Task statement:
Go through the data below and copy each line that includes "中文字幕电影".

[Opening Excerpted data section]

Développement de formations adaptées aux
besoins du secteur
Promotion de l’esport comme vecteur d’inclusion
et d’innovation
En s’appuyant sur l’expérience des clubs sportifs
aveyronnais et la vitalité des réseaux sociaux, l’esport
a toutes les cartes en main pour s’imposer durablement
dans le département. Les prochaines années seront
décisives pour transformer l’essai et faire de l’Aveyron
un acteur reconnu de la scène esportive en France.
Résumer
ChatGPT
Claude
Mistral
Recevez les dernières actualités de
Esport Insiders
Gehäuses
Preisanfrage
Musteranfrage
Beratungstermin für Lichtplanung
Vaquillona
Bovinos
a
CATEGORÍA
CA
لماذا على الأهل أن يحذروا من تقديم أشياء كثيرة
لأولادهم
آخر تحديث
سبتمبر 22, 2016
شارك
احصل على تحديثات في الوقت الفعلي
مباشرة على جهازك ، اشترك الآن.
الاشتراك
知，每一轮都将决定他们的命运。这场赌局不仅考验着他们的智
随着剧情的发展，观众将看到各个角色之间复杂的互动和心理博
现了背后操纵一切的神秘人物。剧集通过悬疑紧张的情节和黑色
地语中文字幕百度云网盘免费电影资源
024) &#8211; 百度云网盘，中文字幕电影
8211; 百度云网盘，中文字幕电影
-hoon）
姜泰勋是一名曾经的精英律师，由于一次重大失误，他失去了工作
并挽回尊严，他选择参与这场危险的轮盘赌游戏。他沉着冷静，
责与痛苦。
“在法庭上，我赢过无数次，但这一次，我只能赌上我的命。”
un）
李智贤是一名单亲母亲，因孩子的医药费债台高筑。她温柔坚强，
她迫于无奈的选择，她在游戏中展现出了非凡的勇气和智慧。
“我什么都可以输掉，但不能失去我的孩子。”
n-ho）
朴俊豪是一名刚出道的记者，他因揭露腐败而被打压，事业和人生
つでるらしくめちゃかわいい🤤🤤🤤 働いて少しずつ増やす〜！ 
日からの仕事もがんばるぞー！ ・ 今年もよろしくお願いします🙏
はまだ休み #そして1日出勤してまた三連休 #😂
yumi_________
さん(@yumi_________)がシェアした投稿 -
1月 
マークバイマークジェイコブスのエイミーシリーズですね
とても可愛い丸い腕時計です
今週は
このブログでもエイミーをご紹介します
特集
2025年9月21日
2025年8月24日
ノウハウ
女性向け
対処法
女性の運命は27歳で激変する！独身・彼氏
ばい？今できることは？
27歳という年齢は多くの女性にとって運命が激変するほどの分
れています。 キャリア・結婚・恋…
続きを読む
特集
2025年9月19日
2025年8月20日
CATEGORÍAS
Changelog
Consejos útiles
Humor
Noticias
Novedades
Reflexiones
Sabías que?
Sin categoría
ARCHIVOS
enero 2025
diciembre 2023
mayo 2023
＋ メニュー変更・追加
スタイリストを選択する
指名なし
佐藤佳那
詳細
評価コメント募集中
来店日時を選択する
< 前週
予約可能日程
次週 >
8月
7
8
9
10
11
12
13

[Closing Excerpted data section]

Your response:
024) &#8211; 百度云网盘，中文字幕电影
8211; 百度云网盘，中文字幕电影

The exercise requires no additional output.